Exercise description
Throughout the listing below, show every line in which "them" occurs.

Data
· · · ·
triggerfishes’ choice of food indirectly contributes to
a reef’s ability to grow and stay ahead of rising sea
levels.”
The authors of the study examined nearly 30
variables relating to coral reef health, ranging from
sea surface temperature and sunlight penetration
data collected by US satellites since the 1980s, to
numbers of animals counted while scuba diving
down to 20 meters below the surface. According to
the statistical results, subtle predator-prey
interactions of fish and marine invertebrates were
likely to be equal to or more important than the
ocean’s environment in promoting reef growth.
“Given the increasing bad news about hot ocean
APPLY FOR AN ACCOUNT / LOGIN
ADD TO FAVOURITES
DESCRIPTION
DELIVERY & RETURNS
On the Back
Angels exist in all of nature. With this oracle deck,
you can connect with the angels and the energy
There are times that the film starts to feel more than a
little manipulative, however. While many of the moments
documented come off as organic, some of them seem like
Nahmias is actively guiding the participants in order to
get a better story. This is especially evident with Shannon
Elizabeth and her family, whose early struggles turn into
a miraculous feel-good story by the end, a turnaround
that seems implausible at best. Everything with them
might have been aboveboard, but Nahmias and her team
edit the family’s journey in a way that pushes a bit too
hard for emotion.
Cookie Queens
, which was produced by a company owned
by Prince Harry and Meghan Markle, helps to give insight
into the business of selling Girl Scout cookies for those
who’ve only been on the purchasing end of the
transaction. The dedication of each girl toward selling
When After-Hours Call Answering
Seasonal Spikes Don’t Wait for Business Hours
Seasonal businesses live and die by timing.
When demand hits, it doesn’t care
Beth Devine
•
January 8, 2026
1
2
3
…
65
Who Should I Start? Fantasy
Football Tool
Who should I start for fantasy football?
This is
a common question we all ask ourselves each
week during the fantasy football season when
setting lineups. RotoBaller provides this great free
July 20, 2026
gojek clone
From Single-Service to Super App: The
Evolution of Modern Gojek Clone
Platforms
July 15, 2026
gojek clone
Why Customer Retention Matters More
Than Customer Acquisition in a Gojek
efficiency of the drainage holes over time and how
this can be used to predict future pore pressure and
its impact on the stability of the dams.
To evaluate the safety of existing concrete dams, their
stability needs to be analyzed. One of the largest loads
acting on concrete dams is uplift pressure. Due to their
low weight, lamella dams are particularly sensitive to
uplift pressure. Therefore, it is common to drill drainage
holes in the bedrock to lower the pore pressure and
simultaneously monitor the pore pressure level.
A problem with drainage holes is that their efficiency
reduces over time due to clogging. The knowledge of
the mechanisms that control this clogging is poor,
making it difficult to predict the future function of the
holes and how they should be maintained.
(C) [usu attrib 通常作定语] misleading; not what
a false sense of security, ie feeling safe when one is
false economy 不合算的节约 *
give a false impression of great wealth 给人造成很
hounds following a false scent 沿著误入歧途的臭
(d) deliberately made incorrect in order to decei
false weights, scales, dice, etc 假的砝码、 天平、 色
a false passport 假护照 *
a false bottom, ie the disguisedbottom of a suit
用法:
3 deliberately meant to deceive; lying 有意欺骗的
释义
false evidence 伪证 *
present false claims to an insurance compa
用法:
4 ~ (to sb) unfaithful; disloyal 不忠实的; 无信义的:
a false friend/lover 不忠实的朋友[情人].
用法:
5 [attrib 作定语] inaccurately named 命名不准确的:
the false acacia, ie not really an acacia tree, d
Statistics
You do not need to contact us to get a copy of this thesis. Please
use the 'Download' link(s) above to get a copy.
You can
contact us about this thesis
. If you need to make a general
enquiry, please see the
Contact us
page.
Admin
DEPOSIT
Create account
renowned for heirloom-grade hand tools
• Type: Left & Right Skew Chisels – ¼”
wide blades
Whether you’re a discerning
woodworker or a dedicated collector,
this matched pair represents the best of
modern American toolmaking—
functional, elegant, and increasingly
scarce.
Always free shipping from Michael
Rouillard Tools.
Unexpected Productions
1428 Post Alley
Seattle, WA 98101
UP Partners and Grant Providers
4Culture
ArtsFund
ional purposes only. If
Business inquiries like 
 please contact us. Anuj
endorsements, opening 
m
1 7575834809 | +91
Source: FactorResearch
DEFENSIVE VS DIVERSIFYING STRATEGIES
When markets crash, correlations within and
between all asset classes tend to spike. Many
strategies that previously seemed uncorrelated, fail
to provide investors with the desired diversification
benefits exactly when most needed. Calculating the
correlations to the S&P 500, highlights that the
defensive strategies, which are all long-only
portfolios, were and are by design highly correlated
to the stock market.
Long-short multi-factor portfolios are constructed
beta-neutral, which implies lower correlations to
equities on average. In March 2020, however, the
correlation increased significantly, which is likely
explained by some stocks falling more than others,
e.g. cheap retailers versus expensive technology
· · · ·
Answer section
documented come off as organic, some of them seem like
that seems implausible at best. Everything with them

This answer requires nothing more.